Журналист вскочил и, словно ошпаренный, бросился к выходу.
Он гнал свой старый джип к городу, время от времени ловя себя на том, что не видит ни дороги, ни идущих впереди машин. Почему он так стушевался? Почему оказался вдруг таким безъязыким и робким, как школьник? Ведь он знал этих богатеньких и всегда смеялся над ними, он издевался над ними иногда вслух, а чаще про себя, давая себе волю потом в газетных заметках. Он видел их и в банях, и у них на дачах, и в ресторанах, и у себя в студии. Но там он сам был в какой-то совсем другой роли. Там он умело охотился за ними с камерой, там он был профи и просто отстреливал их, как дичь. Что с ним случилось теперь?

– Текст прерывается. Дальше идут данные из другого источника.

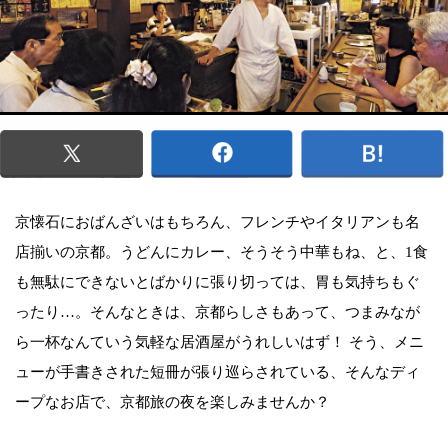
京懐石におばんざいはもちろん、フレンチやイタリアンも名
店揃いの京都。うどんにカレー、そうそう中華もね、と、1食
も無駄にできないとばかりに張り切っては、胃も気持ちもぐ
ったり…。そんなときは、京都らしさもあって、つまみなが
ら一杯なんていう気軽な居酒屋がうれしいはず！ そう、メニ
ューが手書きされた短冊が張り巡らされている、そんなディ
ープなお店で、京都旅の夜を楽しみませんか？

Сейчас только он вспомнил, что так и не отдал Ри тысячу долларов для Анны Петровны, хотя, по совести, должен был бы отдать и две, полученные от Шкулева. Ведь хотел же так, когда брал. Но стало жалко. Он мог бы тоже истратить их на что-нибудь белоснежное или васильково-бежевое, например, чем он хуже? А может быть, и к лучшему, что не отдал, будет чем заплатить за комнату, и какое ему дело до какого-то несчастного наркомана, погибающего сына совершенно чужой и злобной тетки? И может быть, к лучшему, что все получилось с Ри так нелепо, потому что если бы случилось так, как замышлялось по сценарию, то это тоже был бы прямой эфир, и попробуй-ка потом вырезать это из жизни.
Но ведь мог же, наверное, мог же он написать этот роман, ведь он владел пером и уже знал про кого и уже понимал о чем. Чего-то ему не хватало — не то таланта, не то просто терпения. Не то в какой-то еще секрет он никак не мог проникнуть, хотя, казалось бы, что там: поверни ключик, и все. В общем, надо было мчаться домой, где в холодильнике стояло еще, кажется, полбутылки водки. А там и еще сбегать, деньги в кармане были.
Четверг, 27 июля, 11.00
Виктор Викторович сидел на скамейке в парке, живописно окружавшем корпуса больницы, и читал газету, когда на дорожке появились Старшина и Океанолог. Судья не обрадовался, но постарался придать своему лицу приветливое выражение, потому что эти люди ни в чем не были виноваты, вот разве что второму присяжному не стоило бы тут появляться.
— Здравствуйте, Виктор Викторович, как вы себя чувствуете? — спросил Старшина.
— Спасибо, поправляюсь, — сказал судья, и Старшине показалось, что он постарался сделать свой голос чуть более больным, чем это было на самом деле, жалостливым, — Хотел даже во вторник еще выписаться, а врач посмотрел через свою кишку мне в живот и говорит: рано. Еще недельку надо долежать. Медицина, братцы, приговор обжалованию не подлежит.